Les conflits dans l'Eglise

 

Les conflits dans l'Eglise

 

Sujet traité par Frédéric Rognon - notes personnelles de Ch. Nicolas

 

Face à un conflit, deux réactions sont possibles :

  • le déni (« Il ne doit pas y avoir de conflit »), qui confond l'Eglise et le Royaume de Dieu ;

  • la dramatisation, qui peut conduire au fatalisme ou au découragement.

Il ne faut pas nier ni dramatiser les conflits,

mais les considérer comme une opportunité !

 

1. Pourquoi y a-t-il des conflits ?

C'est une constante de tout groupe humain. Même un ermite a des conflits avec lui-même !

(Il y a une dialectique entre les conflits personnels et les conflits avec les autres).

Non seulement l'Eglise n'y échappe pas, mais elle est un lieu particulièrement 'conflictogène' :

  • parce qu'on a tendance à les nier ;

  • parce qu'on pense que la bonne volonté va suffire.

Nous devons tout à la fois admettre que l'Eglise est :

  • un groupe comme les autres (mêmes règles) ;

  • un groupe pas comme les autres : nous avons d'autres ressources !

 

Étymologie :

Communauté : cum mums = qui a une dette commune = endettés envers Dieu et entre nous !

Conflit : con fligere = se heurter à, entrer en collision avec, avec un rapport de force.

Eglise : ek klesia = appelé hors de chez soi, hors de soi. Sortir de soi-même pour un regard autre.

 

Le fondement n'est pas en nous-mêmes.

 

2. Ce qu'est un conflit

Il y a trois sortes de conflits :

  • à cause de différents besoins (vitaux) ;

  • à cause d'intérêts différents ;

  • à cause de valeurs différentes.

 

Un conflit n'est pas forcément majeur.

Il peut être ambivalent : destructeur ou constructif.

Il devient destructeur quand, d'un conflit d'objet il devient un conflit de personne.

 

Quand il y a conflit d'objet, on peut parler de cet objet.

Quand il y a conflit de personne, on va chercher à atteindre la personne : l'attaquer ou la nier.

 

Si nous sommes arrivés à un conflit de personne, il faut revenir à l'objet

et l'identifier, probablement avec l'aide d'un médiateur.

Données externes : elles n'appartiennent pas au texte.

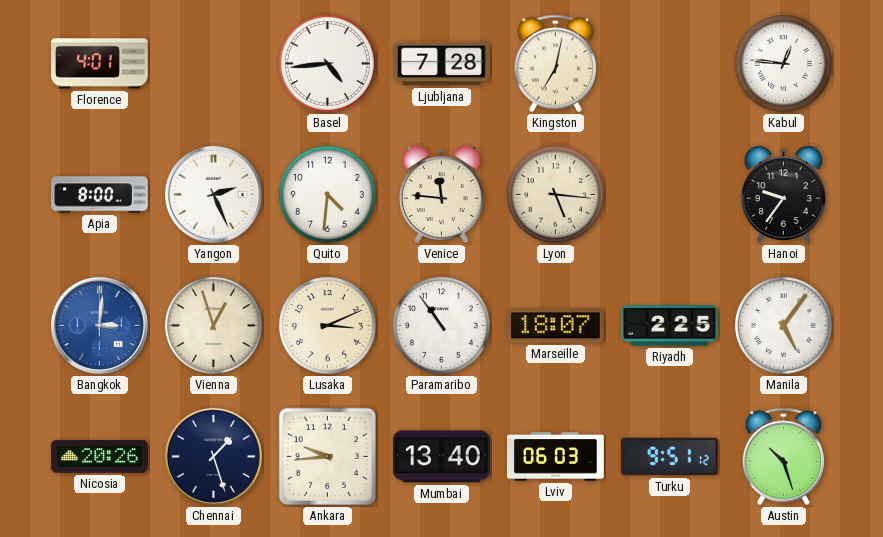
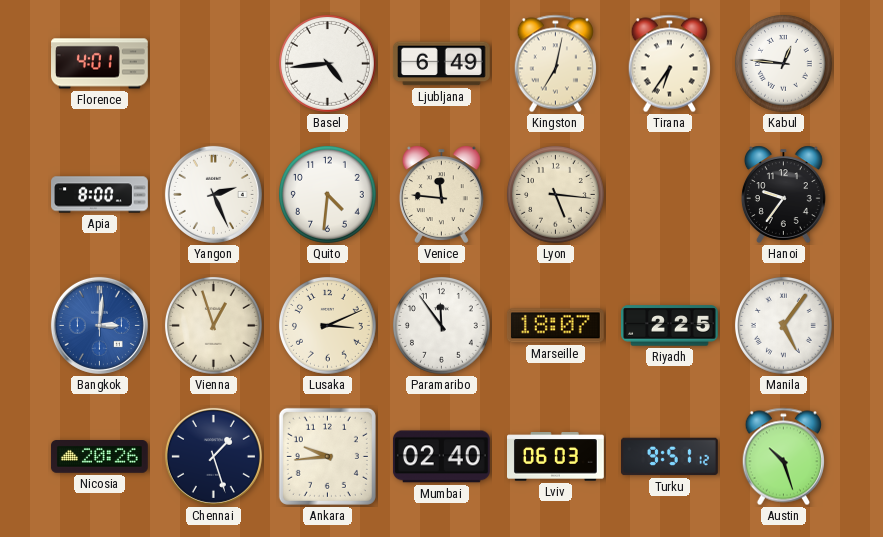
Ljubljana: 7:28 -> 6:49
Tirana: none -> 6:36
Paramaribo: 10:54 -> 11:54
Mumbai: 13:40 -> 02:40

Le conflit est constructif quand l'objet du conflit est dépassé (pas nié). Nous en avons un exemple en Actes 6 avec la nomination des diacres pour résoudre un conflit au sujet des veuves au sein de l'Eglise. Les apôtres ont pris la situation au sérieux, tout de suite (ils n'ont pas fait que prier).

 

3. Comment avancer ?

1. L'objet du conflit n'est pas toujours là où on croit. Seule la parole libérée permet de cerner la cause profonde. Souvent, il y a « un objet derrière l'objet ». Ne pas interrompre celui qui parle.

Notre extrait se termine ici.